Without reaching the merits, this Court reversed and remanded, holding that the claims were not barred by the statute of limitations and that the district court's conversion of defendant's motion "surprised" the plaintiff. Blassingame v. Secretary of the Navy, 811 F.2d 65, 68-73 (2d Cir.1987) ("Blassingame II "). On remand, appellees moved for summary judgment. Reaffirming his prior determination that the NDRB and BCNR decisions were neither arbitrary nor capricious, Judge Platt granted the motion. Blassingame v. Secretary of the Navy, 678 F.Supp. 416, 418 (E.D.N.Y.1988) ("Blassingame III "). He also rejected the arguments that Blassingame's erroneous enlistment qualified him for an honorable discharge, that the NDRB and BCNR erred by failing to take into consideration the clemency granted to draft evaders and deserters by Presidents Ford and Carter, and that the divergent treatment between pardoned deserters and draft evaders and Blassingame violated principles of equal protection.4
Agency decisions are subject to judicial review and can be set aside only if they are "arbitrary, capricious, an abuse of discretion, or otherwise not in accordance with law." Administrative Procedure Act, 5 U.S.C. Sec. 706 (1982); see Chappell v. Wallace, 462 U.S. 296, 302, 103 S.Ct. 2362, 2366, 76 L.Ed.2d 586 (1983). While the scope of our review of agency decisions is ultimately narrow, it is to be plenary, careful and searching. Citizens to Preserve Overton Park v. Volpe, 401 U.S. 402, 416, 91 S.Ct. 814, 823, 28 L.Ed.2d 136 (1971).

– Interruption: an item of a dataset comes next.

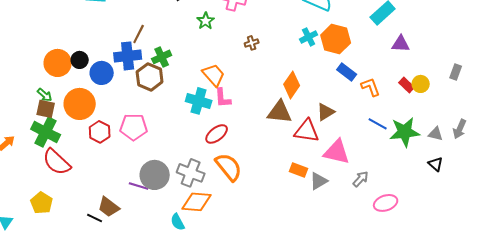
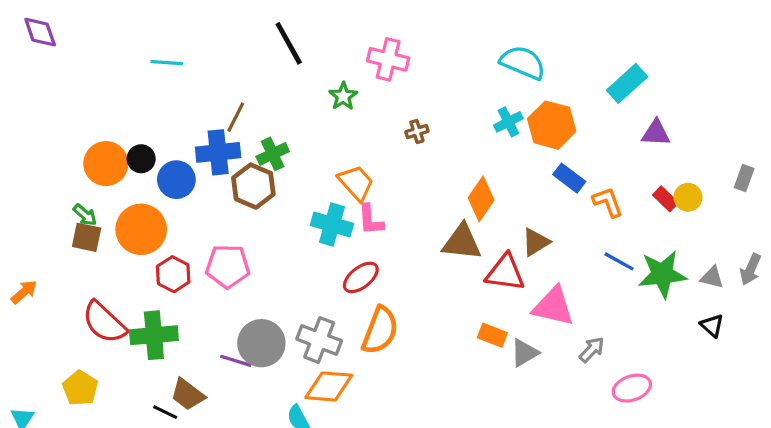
green cross: (46, 132) -> (154, 335), moved, turned -32
orange semicircle: (229, 167) -> (380, 330), turned 60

Blassingame did not learn his enlistment was underage according to Navy rules until 1981--a decade after his discharge. But, the deficiency, not to mention his grade IVB mental categorization, was known to the Marines as early as August 1969. Moreover, Blassingame committed the first three of his eight disciplinary infractions before he reached 17 years, 8 months of age. His enlistment papers were therefore reviewed at least three times before he reached the proper age of induction. We cannot comprehend how, in the course of such exhaustive review, Blassingame's erroneous enlistment never came to the attention of a Marine Corps commander within the meaning of Sec. 6012 of the Separation Manual. Indeed, the Marines' failure to investigate under these circumstances might, in itself, constitute the type of prejudicial procedural disfunction that warrants overturning agency decisions. See Service v. Dulles, 354 U.S. 363, 388, 77 S.Ct. 1152, 1165, 1 L.Ed.2d 1403 (1957); cf. Neal v. Secretary of the Navy, 639 F.2d 1029, 1035-36 (3d Cir.1981) (failure of head of Enlisted Assignment Branch to serve as senior member of the Board and other technical procedural irregularities in an administrative hearing insufficiently prejudicial to justify overturning the Board's decision).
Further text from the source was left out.